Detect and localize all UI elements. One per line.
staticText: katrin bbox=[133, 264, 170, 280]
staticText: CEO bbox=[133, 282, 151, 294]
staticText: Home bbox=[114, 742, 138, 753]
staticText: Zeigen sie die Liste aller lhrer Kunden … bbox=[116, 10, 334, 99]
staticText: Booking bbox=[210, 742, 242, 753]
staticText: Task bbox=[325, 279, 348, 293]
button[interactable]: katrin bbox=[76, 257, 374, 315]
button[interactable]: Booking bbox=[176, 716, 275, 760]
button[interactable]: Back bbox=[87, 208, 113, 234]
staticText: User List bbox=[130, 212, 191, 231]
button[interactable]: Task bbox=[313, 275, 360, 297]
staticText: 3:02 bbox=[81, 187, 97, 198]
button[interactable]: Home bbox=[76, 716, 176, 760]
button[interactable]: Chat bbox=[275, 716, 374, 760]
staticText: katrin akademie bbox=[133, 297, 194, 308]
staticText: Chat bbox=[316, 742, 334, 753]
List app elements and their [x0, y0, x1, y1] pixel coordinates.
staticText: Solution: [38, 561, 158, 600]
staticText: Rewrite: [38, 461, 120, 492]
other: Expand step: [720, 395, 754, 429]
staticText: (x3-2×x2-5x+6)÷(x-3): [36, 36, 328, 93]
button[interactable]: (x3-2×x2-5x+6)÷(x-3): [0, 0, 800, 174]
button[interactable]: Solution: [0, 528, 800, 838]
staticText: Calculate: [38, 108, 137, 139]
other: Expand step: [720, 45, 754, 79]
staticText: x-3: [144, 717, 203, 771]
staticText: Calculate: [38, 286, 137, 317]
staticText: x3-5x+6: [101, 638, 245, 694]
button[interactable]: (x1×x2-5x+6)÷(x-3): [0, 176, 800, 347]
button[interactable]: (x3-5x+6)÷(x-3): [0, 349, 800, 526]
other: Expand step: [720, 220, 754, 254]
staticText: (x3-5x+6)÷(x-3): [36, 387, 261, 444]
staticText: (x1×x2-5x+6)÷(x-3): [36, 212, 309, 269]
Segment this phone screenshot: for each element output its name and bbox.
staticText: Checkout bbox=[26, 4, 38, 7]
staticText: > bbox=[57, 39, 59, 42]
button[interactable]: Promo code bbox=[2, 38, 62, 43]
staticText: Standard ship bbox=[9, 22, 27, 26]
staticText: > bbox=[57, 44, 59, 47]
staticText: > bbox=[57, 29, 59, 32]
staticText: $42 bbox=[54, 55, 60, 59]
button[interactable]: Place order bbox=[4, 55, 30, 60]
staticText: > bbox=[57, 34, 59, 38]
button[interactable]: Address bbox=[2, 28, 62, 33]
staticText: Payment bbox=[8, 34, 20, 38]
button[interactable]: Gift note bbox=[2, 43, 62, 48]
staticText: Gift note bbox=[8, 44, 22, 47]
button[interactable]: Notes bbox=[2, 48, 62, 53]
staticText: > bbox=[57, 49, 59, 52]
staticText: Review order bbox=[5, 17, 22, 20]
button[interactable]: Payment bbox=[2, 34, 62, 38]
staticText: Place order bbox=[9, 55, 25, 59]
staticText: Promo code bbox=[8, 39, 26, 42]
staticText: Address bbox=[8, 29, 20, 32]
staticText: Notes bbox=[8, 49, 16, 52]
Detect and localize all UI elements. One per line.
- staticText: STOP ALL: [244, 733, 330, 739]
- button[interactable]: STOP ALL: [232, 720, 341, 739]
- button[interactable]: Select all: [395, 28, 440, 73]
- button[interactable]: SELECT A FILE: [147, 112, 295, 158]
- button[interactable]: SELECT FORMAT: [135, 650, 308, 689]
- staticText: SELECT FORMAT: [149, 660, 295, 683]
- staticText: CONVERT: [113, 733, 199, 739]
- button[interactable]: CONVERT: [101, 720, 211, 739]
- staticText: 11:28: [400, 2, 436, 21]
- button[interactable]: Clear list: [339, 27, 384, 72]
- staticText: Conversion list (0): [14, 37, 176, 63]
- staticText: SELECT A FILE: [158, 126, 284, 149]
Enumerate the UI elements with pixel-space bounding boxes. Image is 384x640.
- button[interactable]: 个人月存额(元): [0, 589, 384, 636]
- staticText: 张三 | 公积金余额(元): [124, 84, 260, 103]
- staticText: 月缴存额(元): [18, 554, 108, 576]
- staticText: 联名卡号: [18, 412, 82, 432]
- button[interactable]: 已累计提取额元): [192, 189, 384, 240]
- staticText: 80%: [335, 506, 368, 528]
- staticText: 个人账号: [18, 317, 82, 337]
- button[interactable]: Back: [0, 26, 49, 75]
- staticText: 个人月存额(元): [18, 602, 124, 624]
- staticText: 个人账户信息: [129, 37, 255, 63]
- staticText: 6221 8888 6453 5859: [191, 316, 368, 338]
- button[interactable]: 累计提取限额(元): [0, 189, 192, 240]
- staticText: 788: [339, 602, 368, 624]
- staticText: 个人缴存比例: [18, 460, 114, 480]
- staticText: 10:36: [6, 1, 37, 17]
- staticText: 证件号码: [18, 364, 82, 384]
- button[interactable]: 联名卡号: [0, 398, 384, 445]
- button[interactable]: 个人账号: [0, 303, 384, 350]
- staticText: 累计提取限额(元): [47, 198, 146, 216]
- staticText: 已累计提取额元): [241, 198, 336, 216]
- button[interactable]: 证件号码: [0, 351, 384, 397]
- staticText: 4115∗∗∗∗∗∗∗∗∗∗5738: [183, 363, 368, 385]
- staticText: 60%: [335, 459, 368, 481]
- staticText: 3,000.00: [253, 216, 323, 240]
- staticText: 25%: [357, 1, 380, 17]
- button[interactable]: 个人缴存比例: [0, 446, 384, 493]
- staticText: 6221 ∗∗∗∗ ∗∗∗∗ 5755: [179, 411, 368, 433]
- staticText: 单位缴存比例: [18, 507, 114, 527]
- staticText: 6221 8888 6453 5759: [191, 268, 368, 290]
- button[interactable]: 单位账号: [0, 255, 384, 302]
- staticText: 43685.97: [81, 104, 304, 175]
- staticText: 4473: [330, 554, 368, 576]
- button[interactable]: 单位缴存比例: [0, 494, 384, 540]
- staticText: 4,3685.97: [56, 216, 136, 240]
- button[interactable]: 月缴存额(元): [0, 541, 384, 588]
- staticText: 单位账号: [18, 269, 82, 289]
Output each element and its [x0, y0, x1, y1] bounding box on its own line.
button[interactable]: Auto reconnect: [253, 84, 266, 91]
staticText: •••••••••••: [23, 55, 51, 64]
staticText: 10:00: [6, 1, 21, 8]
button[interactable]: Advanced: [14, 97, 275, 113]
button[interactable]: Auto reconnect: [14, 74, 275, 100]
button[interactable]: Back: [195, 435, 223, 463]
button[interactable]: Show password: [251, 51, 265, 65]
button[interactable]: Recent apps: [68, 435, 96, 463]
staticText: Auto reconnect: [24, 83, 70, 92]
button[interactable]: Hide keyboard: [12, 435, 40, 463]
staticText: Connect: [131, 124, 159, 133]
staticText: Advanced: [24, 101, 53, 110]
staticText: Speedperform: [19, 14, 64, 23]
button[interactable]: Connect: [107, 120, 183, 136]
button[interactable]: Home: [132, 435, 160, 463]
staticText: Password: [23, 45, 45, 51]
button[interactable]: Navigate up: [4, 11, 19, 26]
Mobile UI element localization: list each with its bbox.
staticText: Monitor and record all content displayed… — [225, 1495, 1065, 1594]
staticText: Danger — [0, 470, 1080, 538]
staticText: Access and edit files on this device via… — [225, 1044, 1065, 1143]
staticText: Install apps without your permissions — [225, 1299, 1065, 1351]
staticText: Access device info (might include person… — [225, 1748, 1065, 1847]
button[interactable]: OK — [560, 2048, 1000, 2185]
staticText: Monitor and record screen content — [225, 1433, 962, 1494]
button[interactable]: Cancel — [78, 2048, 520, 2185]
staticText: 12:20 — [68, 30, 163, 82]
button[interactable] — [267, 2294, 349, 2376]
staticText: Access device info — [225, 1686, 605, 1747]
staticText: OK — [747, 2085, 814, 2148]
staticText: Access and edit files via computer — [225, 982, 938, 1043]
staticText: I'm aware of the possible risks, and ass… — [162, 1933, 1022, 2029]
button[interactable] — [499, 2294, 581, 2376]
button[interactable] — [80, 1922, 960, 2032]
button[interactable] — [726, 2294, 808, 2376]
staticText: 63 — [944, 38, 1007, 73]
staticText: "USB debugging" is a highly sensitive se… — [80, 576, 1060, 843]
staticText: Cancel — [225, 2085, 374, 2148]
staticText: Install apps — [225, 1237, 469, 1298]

━━━━━━━━━━━━━━━━━━━━

What is being asked:
Copy task for the entries above: every line with the string "apps".

Finished exercise:
button[interactable]: Recent apps: [68, 435, 96, 463]
staticText: Install apps without your permissions — [225, 1299, 1065, 1351]
staticText: Install apps — [225, 1237, 469, 1298]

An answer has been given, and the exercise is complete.